Methods for treating first responders suffering from mental injuries have gone virtual, as new modalities blend technologies such as gaming with more traditional approaches to treatment.

Considered more holistic, the newer treatments in workers compensation mental injury claims can help provide a drug-free way to aid recovering first responders and can be more cost-effective for employers and insurers, experts say.

Virtual reality treatment can be especially useful for first responders, who are more likely to be subjected to “intense stress on an ongoing, kind of chronic long-term basis,” said Karen Thomas, Culpeper, Virginia-based vice president of clinical solutions for CorVel Corp. 

The new approaches are “absolutely on the rise” among the first-responder community, said Gerry Stanley, chief medical officer for Las Vegas-based Harvard MedTech, which produces virtual reality technology.

First responders can be “heavily traumatized” due to workplace exposure to violent or otherwise disturbing events, and the exposure can be isolated or manifest over time, he said.  

“It’s sort of death by a thousand papercuts,” Dr.

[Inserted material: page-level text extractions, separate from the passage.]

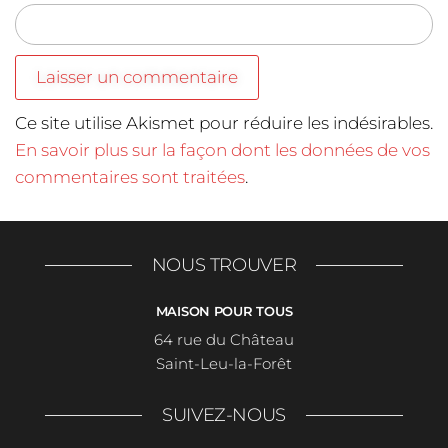
Ce site utilise Akismet pour réduire les indésirables.
En savoir plus sur la façon dont les données de vos
commentaires sont traitées
.
NOUS TROUVER
MAISON POUR TOUS
64 rue du Château
Saint-Leu-la-Forêt
SUIVEZ-NOUS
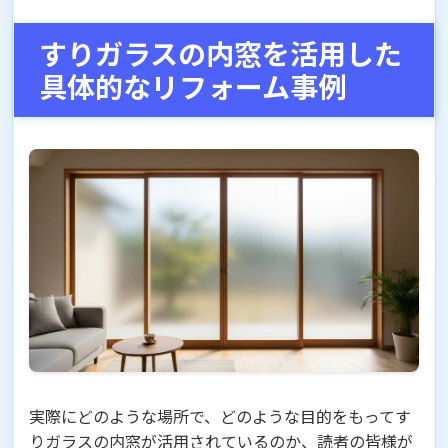
すりガラスの内窓を活用した
具体的なリフォーム事例
実際にどのような場所で、どのような目的をもってす
りガラスの内窓が活用されているのか、読者の皆様が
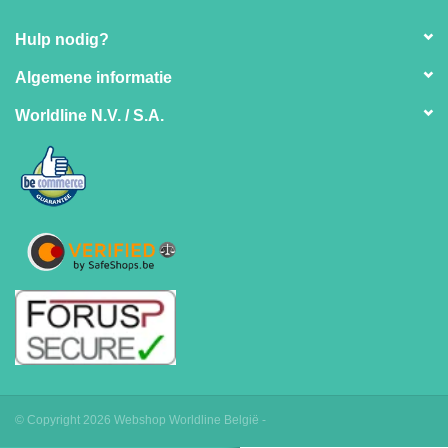
Hulp nodig?
Algemene informatie
Worldline N.V. / S.A.
© Copyright 2026 Webshop Worldline België -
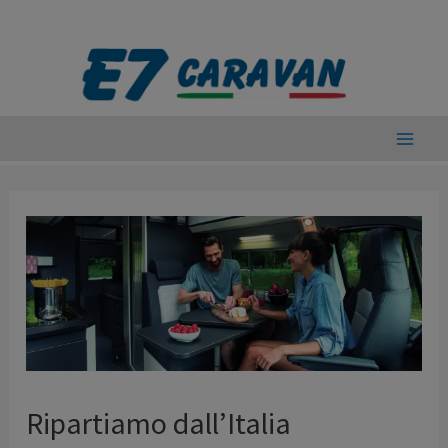
Vai
al
contenuto
Main
Men
Ripartiamo dall’Italia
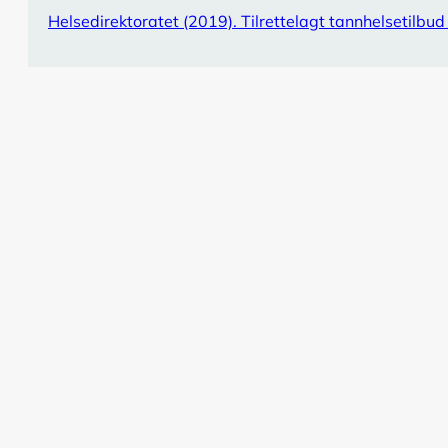
Helsedirektoratet (2019). Tilrettelagt tannhelsetilbu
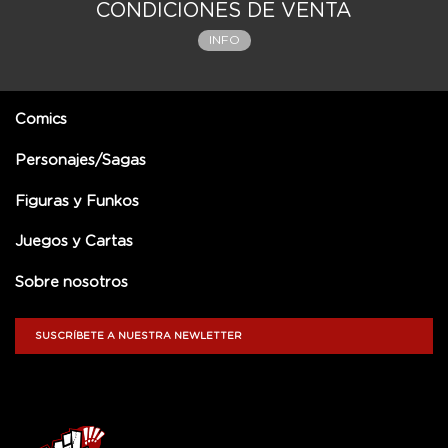
CONDICIONES DE VENTA
INFO
Comics
Personajes/Sagas
Figuras y Funkos
Juegos y Cartas
Sobre nosotros
SUSCRÍBETE A NUESTRA NEWLETTER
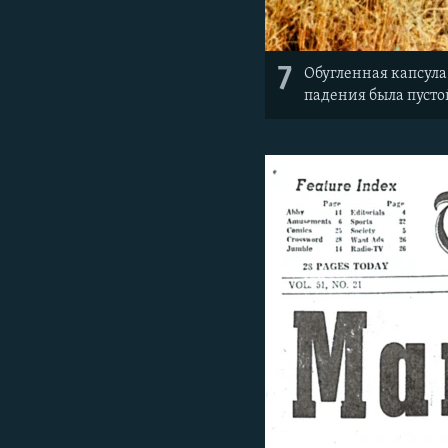
7
Обугленная капсула 
падения была пусто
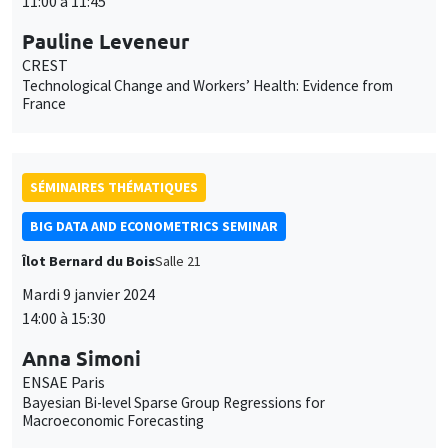
11:00 à 11:45
Pauline Leveneur
CREST
Technological Change and Workers’ Health: Evidence from
France
SÉMINAIRES THÉMATIQUES
BIG DATA AND ECONOMETRICS SEMINAR
Îlot Bernard du Bois
Salle 21
Mardi 9 janvier 2024
14:00 à 15:30
Anna Simoni
ENSAE Paris
Bayesian Bi-level Sparse Group Regressions for
Macroeconomic Forecasting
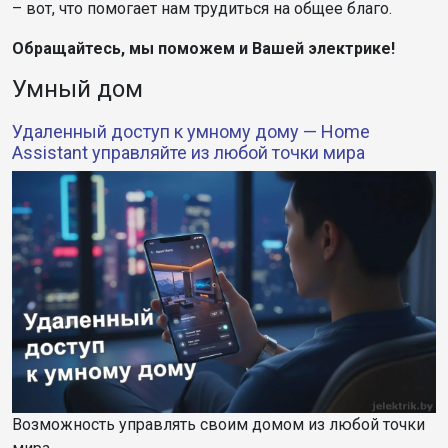
– вот, что помогает нам трудиться на общее благо.
Обращайтесь, мы поможем и Вашей электрике!
Умный дом
Удаленный доступ к умному дому — Home
Assistant управляйте из любой точки мира
Возможность управлять своим домом из любой точки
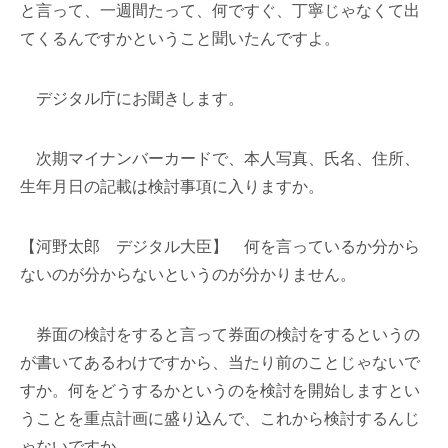
と言って、一週間たって、何ですぐ、丁寧じゃなくて出
てくるんですかということ聞いたんですよ。
デジタル庁にお聞きします。
次期マイナンバーカードで、本人写真、氏名、住所、
生年月日の記載は検討事項に入りますか。
【河野太郎 デジタル大臣】 何を言っているか分から
ないのが分からないというのが分かりません。
券面の検討をすると言って券面の検討をするというの
が書いてあるわけですから、当たり前のことじゃないで
すか。何をどうするかというのを検討を開始しますとい
うことを重点計画に盛り込んで、これから検討するんじ
ゃないですか。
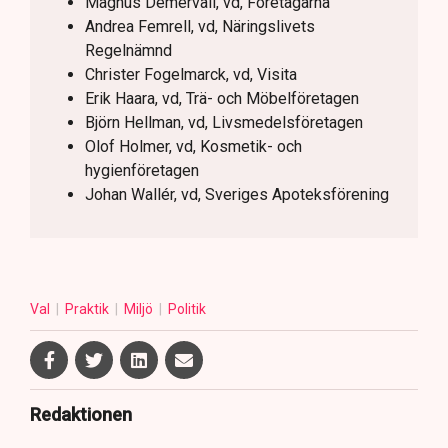
Magnus Demervall, vd, Företagarna
Andrea Femrell, vd, Näringslivets
Regelnämnd
Christer Fogelmarck, vd, Visita
Erik Haara, vd, Trä- och Möbelföretagen
Björn Hellman, vd, Livsmedelsföretagen
Olof Holmer, vd, Kosmetik- och
hygienföretagen
Johan Wallér, vd, Sveriges Apoteksförening
Val
Praktik
Miljö
Politik
Redaktionen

Stanley said. “A lot of their calls can be microtraumas.”

With psychological injuries on the rise among first responders, more states have enacted mental injury workers comp presumption statutes for such workers, said Kenji Saito, Augusta, Maine-based president of the American College of Occupational and Environmental Medicine.

Just as training programs for police officers are being “gamified” to include virtual reality, simulated environments and augmented reality, it’s a natural progression that these technologies would be used to treat mental injuries suffered in the course of handling emergency calls, according to experts.

“It’s going to be a little easier for them to adopt because they already use it as part of the (job) training, so they can make that connection,” Dr. Saito said.

If virtual reality and similar treatment methods in workers comp are successful with traumatized first responders, they will likely be considered for other claimant populations, Dr. Saito said.

The newer technologies are most successful when used in coordination with other treatment, experts say.

Virtual reality is “always going to be most effective when it’s done in conjunction with some kind of talk therapy or cognitive behavioral therapy,” Ms. Thomas said.

Often, licensed therapists who are trained to deal with trauma oversee the virtual reality treatment, she said, and the therapist can help guide the injured worker through the experience, employing corresponding techniques such as meditation and visualization exercises.

“So, there is an education component, there is a meditation component that kind of helps set that or guide that individual how to start their day,” Ms. Thomas said.